Level 0 product pools are created from data queried from the ICC's Versant database and stored as product pools on a computer accessible by other internal and extern nodes, including machines at Sub-ICC institutes. The ICC, where the pools are created and maintained, runs an rsync daemon having assess to all product pools. A client rsync installation is used to copy the pools.

Sets of related product pools are stored in rsync modules that are given meaningful names to data pool. For example, the module name "PV" would contain all PV pools. Using this module name you could list or get all, or particular sets, of files. Module names are also used for subsets of data pools. For example, you might have names like PV<obsid>,... or PV<sequence number>,... or PV<start date>,....

The transferPools Script

transferPools is a script used for listing and transfering copies of pools. It performs these functions.

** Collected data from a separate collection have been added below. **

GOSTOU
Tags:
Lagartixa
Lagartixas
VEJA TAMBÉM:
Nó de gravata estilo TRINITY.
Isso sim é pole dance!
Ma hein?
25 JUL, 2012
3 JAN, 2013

  1. Interactively on the command line
    1. Display command usage.
    2. List rsync modules names and descriptions in which data pools reside.
    3. List files a module.
    4. Copy and update files in a module.
  2. Run as a CRON job at regular intervals, copying and updating files as data pools are created and updated at the ICC.

Command Syntax

transferPools Display command usage and exit. transferPools test [<module>[<path>] <local path>]

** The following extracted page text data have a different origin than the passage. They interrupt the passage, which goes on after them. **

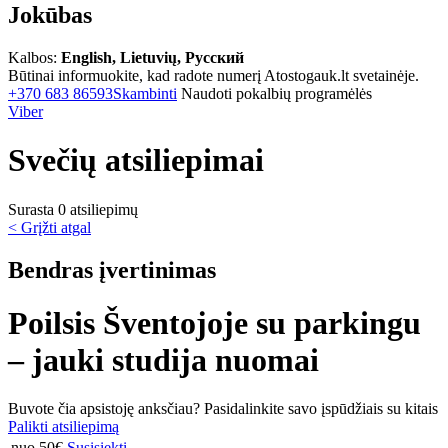
Jokūbas
Kalbos:
English, Lietuvių, Русский
Būtinai informuokite, kad radote numerį Atostogauk.lt svetainėje.
+370 683 86593
Skambinti
Naudoti pokalbių programėlės
Viber
Svečių atsiliepimai
Surasta 0 atsiliepimų
< Grįžti atgal
Bendras įvertinimas
Poilsis Šventojoje su parkingu
– jauki studija nuomai
Buvote čia apsistoję anksčiau? Pasidalinkite savo įspūdžiais su kitais
Palikti atsiliepimą
nuo 50€
Susisiekti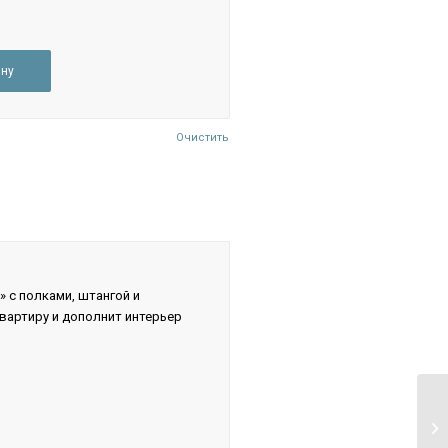
ину
Очистить
 с полками, штангой и
вартиру и дополнит интерьер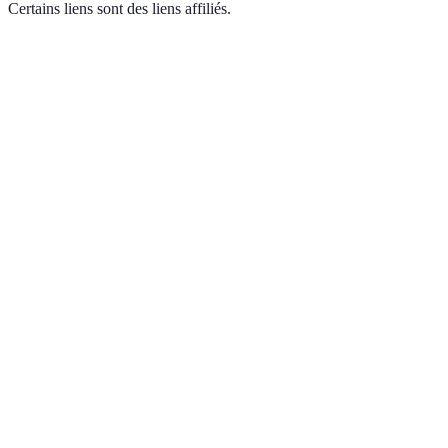
Certains liens sont des liens affiliés.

  1. transferPools test Connects to the daemon and prints the list of modules. Use this to make sure you have to network difficulties and to make sure the daemon is running.

  2. transferPools test [<module>[<path>] <local path>] Creates the supporting file structure used with a CRON job. It also tests the rsync command without copying any data. See [#cron Creating a CRON Job] for details.

transferPools list <module>[/<path within module>] List the files with a pool. If a path is included as well, the listing is limited to those items in that path.

  1. transferPools list List the data pool modules names and descriptions.

  2. transferPools list <module> List the files and directories directly under this module.

  3. transferPools list <module>/<path within module> Limit what's returned to those items at the path level.

transferPools rlist <module>[/<path within module>] It works like the list option, but it recursively displays all sub-directories and files below the specified module and path.

transferPools copy <module>[<path>] <local path> Use this command to make a single copy of all the files in the pool, or those under the module path if it's also specified. The local path is the root directory under which sub-directories and files are written. Copy is recursive.

transferPools <module>[<path>] <local path> Use this command as a CRON job. Along with copying the files, it sets-up logging and blocks itself from running again if it's last invocation is still running. See [#batch Configuring as a Batch Job] for details.

Anchor(install)

Software Installation

  1. Before you begin, contact your ICC.
    1. You need to give them the following information:
      1. The IP addresses of the computers or subnets that will access the ICC rsync daemon.
      2. The names and passwords of users that will connect to the ICC rsync daemon. (These are only used for connecting to the daemon and should not be the same as local login accounts.)
    2. By default, the transferPools script contacts to the ICC rsync daemon using TCP port 44520. If your ICC uses a different port, you need to set that number as the value of the environmental variable ICC_RSYNC_PORT.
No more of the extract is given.